Le PDG de Tether, Paolo Ardoino, a déclaré que l’entreprise ne développe pas de blockchain Tether et n’a aucun projet de lancement en ce sens, rejetant ainsi une analyse largement partagée qui plaçait l’émetteur du stablecoin dans une course d’un milliard de dollars.
Ardoino a publié le démenti de Tether samedi, un jour après que CoinMarketCap a publié une étude sur les « stablechains ». Ces réseaux existent dans un seul but : transférer des dollars numériques à moindre coût.
Pourquoi la rumeur d’une blockchain Tether a-t-elle pris de l’ampleur ?
L’étude associait Tether à Stripe et Circle, expliquant que les trois souhaitaient contrôler les infrastructures sur lesquelles leurs jetons circulent, et qu’ils avaient ensemble levé plus d’un milliard de dollars pour cette initiative.
Stripe mène ce groupe avec Tempo, une blockchain de paiement qui gère déjà les paiements en stablecoin pour les livreurs DoorDash. Circle suit avec Arc, un réseau destiné au règlement institutionnel.

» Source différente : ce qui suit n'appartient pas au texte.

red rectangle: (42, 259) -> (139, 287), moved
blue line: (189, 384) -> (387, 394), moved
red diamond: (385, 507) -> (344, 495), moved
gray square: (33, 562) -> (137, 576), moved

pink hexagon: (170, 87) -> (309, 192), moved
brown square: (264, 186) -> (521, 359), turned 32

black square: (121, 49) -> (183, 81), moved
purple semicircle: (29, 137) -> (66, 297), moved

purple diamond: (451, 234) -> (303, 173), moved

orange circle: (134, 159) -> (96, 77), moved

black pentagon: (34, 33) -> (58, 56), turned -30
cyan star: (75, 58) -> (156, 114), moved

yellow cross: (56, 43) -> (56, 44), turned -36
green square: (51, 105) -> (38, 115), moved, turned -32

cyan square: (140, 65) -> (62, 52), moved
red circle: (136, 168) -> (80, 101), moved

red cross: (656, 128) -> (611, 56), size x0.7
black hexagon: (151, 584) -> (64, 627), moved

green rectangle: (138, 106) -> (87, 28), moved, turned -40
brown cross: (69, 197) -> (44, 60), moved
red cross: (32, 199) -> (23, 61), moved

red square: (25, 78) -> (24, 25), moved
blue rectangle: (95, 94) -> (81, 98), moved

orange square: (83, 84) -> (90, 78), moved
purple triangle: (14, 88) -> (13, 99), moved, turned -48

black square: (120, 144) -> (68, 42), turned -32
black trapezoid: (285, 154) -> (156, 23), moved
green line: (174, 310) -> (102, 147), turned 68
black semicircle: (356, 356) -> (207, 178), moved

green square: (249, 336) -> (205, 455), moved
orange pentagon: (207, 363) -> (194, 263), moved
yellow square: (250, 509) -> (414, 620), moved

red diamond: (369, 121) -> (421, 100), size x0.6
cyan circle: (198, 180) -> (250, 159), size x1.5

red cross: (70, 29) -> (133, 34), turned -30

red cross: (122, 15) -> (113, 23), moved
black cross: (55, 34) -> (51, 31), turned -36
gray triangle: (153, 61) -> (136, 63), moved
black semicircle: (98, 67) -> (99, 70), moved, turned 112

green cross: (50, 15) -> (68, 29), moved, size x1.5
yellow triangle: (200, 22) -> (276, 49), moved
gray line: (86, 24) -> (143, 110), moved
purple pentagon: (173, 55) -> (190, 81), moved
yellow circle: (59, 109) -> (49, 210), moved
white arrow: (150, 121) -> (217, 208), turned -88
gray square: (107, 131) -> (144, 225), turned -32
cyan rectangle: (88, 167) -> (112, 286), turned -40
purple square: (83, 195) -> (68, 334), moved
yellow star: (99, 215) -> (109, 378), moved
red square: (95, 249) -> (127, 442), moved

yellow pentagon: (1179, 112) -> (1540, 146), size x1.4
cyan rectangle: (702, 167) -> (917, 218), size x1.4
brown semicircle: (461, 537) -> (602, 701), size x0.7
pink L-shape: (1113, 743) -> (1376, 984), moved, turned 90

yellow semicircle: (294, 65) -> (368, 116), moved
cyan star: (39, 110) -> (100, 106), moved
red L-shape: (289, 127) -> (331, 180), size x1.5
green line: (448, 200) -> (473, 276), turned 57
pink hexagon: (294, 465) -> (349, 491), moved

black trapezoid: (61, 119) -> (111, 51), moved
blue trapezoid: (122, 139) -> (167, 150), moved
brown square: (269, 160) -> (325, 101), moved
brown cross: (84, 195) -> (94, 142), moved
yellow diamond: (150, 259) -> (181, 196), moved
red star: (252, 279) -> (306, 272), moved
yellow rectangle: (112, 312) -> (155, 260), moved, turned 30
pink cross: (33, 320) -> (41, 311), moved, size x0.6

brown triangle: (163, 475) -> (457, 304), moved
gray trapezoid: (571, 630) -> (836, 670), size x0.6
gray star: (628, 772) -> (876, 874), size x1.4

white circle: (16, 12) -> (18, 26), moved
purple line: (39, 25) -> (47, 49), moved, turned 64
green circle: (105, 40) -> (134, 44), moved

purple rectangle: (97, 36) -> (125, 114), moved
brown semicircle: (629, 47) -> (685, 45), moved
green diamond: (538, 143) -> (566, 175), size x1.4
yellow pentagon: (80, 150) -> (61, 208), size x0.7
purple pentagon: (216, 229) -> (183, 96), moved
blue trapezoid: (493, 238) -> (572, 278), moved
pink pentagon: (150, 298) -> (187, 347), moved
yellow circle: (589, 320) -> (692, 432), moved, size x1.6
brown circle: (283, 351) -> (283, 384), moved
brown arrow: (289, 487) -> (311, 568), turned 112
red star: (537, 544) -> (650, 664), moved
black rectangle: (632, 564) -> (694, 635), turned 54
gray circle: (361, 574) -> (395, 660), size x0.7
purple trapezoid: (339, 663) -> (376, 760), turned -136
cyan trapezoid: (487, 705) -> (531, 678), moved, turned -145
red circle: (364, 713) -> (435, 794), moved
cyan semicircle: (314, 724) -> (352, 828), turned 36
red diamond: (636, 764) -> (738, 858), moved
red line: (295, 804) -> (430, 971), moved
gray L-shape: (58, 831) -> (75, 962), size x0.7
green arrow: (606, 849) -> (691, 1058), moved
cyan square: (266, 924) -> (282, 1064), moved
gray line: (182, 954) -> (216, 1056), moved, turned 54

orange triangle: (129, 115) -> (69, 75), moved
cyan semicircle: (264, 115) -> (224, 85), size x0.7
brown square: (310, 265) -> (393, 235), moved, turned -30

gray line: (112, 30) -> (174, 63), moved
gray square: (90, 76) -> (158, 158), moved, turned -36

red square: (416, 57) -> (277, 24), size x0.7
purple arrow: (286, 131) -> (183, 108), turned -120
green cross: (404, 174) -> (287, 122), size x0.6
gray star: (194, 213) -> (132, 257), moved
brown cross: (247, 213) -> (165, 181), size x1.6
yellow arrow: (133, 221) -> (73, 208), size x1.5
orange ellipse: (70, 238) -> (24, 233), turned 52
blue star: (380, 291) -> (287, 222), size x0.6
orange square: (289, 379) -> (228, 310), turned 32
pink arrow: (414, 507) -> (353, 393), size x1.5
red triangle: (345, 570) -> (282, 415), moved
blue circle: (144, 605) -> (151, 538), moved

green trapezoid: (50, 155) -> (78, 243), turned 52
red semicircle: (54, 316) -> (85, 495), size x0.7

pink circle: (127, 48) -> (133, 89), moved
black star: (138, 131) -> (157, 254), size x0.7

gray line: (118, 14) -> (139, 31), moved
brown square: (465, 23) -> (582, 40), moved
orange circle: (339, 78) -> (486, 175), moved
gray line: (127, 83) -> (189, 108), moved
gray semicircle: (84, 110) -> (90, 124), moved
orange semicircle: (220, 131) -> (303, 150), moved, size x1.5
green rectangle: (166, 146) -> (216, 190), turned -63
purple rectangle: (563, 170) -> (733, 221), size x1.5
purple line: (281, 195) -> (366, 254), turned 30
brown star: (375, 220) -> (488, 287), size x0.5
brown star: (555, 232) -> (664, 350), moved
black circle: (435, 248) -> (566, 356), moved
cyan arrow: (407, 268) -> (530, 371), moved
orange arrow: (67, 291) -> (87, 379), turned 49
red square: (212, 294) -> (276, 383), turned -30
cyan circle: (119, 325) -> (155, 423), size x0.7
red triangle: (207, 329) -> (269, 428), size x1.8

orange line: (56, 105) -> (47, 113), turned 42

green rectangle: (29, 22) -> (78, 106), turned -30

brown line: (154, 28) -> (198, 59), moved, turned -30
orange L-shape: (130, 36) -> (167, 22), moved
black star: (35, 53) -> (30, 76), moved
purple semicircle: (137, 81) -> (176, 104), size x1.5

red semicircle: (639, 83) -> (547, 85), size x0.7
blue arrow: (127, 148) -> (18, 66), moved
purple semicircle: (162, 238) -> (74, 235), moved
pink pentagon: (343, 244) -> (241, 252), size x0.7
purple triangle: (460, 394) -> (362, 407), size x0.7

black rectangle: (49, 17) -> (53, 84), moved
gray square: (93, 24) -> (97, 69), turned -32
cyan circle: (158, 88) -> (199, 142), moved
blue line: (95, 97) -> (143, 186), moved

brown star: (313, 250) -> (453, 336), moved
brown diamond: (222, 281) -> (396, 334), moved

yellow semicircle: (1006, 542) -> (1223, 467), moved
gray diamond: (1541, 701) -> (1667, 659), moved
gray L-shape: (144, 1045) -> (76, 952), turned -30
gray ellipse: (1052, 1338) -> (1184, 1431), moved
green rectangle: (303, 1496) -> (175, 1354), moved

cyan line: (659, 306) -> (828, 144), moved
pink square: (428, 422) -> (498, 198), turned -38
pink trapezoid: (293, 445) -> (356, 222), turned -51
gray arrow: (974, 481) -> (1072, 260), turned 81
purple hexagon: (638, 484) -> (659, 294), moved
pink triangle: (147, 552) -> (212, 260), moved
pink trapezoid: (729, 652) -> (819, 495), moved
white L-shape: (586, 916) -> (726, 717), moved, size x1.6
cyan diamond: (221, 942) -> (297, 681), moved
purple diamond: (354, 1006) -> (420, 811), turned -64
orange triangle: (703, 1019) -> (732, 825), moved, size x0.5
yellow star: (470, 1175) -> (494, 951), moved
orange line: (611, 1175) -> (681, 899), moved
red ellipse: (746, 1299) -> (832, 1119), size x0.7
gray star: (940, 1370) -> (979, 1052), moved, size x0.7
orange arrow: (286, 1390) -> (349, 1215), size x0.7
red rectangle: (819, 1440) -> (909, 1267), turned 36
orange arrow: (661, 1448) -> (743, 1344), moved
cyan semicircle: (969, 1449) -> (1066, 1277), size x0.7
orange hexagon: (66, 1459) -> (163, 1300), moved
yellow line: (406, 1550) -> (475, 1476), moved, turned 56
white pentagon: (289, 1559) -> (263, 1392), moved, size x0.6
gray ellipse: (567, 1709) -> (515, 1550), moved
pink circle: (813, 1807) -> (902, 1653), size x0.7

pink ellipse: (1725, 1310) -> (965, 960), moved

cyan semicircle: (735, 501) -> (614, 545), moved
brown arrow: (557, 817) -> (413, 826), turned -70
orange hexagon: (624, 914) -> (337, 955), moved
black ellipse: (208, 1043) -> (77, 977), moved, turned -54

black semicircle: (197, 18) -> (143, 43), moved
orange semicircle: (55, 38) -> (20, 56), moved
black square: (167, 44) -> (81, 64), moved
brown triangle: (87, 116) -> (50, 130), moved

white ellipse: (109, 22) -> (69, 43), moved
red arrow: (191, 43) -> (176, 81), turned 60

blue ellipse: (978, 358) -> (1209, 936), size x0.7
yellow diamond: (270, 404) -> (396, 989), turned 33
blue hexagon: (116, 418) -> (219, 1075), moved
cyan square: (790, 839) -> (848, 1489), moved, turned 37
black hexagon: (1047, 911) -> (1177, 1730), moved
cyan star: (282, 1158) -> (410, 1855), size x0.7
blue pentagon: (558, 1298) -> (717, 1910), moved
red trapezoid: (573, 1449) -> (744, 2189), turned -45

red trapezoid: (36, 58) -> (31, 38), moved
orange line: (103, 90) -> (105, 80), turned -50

Tether semblait être le troisième membre car il a soutenu Plasma et Stable, deux blockchains de stablecoin distinctes. Stable cible les institutions et utilise l’USDT pour régler les frais du réseau. Plasma s’adresse aux utilisateurs particuliers et a levé environ 373 millions de dollars lors d’une vente de jetons.
Cependant, financer un réseau n’est pas la même chose que l’exploiter. Ardoino lui-même a établi cette distinction.
USDT utilise des réseaux sur lesquels il n’a aucune propriété
Ainsi, Tether continue de faire circuler l’USDT sur des réseaux qu’il ne contrôle pas. Tron et Ethereum accueillent toujours la majeure partie de l’offre, et l’entreprise s’appuie sur cette portée depuis des années.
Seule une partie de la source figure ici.